• [Problem to solve] Directions for the data below: repeat exactly the lines from the one with "ConditioningAverageScheduler" through the one with "September 2012", both included, and omit all pictures.

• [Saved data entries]
★ ★ ★ ★ ★
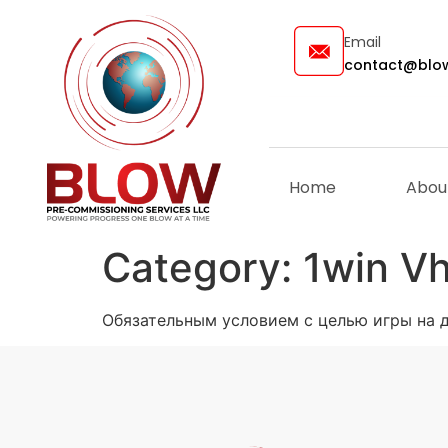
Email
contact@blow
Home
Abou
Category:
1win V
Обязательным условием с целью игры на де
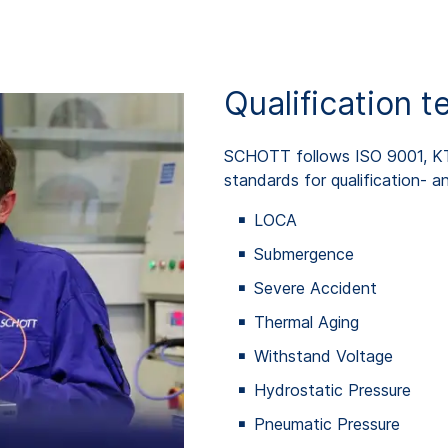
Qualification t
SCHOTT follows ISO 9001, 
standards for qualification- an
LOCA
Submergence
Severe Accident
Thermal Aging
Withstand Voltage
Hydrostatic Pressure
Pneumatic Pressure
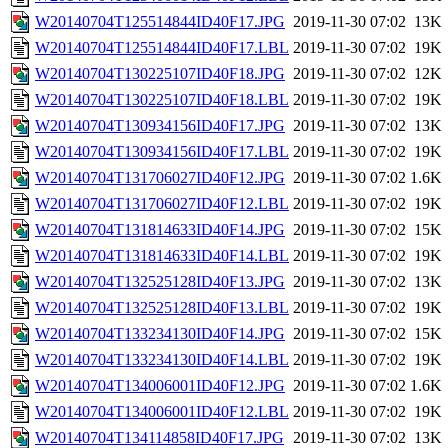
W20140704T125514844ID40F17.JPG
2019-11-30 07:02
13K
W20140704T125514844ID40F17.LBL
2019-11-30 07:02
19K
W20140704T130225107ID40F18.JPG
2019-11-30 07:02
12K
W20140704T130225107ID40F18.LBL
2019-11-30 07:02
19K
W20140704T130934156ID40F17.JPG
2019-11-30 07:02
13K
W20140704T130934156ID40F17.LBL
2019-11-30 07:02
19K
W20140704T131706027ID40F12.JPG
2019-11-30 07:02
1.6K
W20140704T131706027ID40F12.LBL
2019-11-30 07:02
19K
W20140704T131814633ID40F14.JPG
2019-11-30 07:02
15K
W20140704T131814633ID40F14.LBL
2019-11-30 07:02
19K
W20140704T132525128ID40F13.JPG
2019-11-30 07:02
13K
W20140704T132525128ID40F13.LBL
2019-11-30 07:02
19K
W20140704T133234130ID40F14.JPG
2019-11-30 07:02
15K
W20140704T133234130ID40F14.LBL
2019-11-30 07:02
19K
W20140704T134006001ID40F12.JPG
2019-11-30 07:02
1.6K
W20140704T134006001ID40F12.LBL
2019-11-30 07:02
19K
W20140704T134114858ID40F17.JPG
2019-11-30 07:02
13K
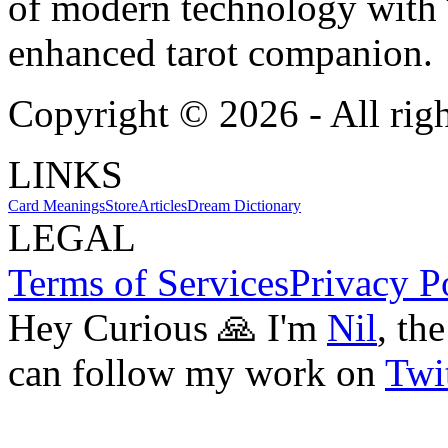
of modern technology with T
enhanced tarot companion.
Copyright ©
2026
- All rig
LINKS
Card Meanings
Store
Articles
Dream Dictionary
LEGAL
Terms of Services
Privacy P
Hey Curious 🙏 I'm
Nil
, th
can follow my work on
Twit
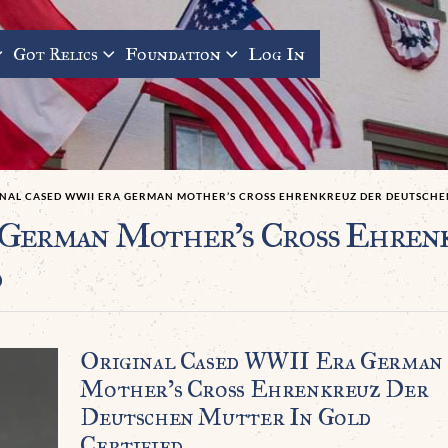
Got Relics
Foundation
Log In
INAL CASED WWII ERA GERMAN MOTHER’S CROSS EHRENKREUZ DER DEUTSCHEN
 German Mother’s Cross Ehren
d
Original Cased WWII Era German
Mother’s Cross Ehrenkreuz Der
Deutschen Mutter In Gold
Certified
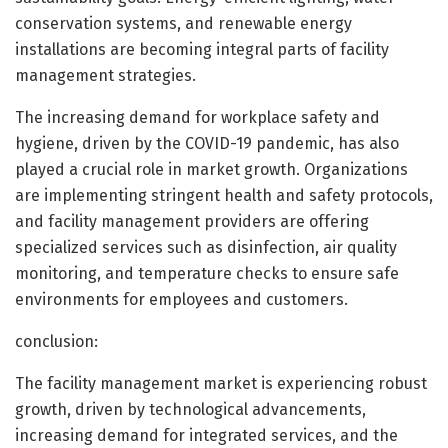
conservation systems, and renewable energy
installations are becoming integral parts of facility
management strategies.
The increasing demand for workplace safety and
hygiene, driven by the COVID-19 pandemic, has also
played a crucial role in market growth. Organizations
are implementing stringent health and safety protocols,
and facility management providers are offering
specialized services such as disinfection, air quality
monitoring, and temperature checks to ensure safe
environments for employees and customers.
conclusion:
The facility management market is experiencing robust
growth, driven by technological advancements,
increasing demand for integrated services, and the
★ ★ ★ ★ ★
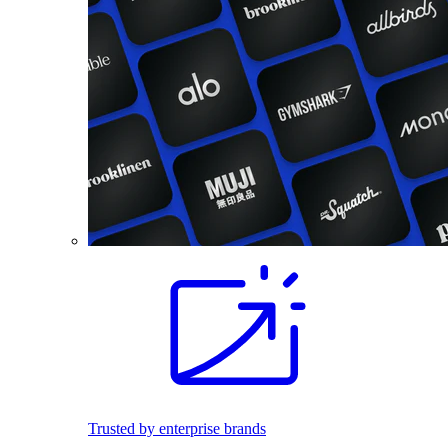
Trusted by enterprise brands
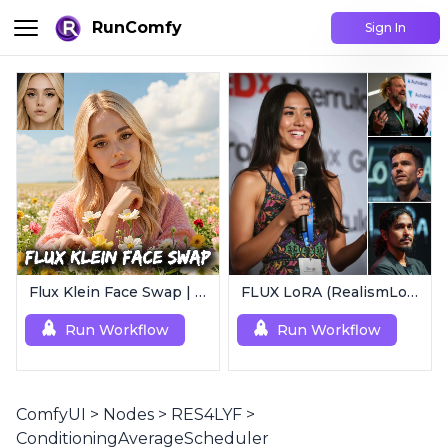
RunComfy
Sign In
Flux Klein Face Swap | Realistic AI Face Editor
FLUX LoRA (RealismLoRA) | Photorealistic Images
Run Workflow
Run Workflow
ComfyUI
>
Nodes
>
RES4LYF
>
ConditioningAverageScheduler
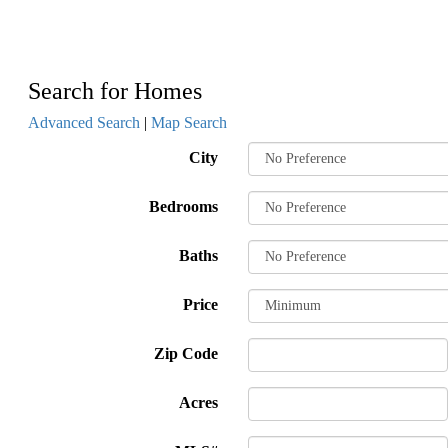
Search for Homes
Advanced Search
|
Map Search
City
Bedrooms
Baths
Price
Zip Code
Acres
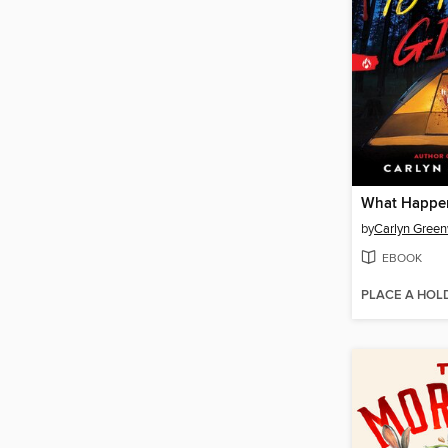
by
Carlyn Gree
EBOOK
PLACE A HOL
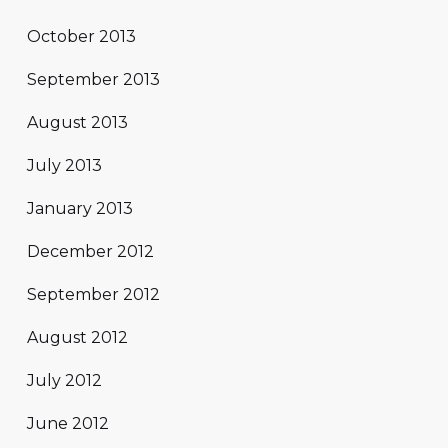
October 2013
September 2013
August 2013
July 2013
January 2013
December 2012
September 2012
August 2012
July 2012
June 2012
★ ★ ★ ★ ★
• [Solution to the problem]
ConditioningAverageScheduler
Search for Homes
Advanced Search
|
Map Search
City
Bedrooms
Baths
Price
Zip Code
Acres
by
Carlyn Gree
EBOOK
PLACE A HOL
October 2013
September 2013
August 2013
July 2013
January 2013
December 2012
September 2012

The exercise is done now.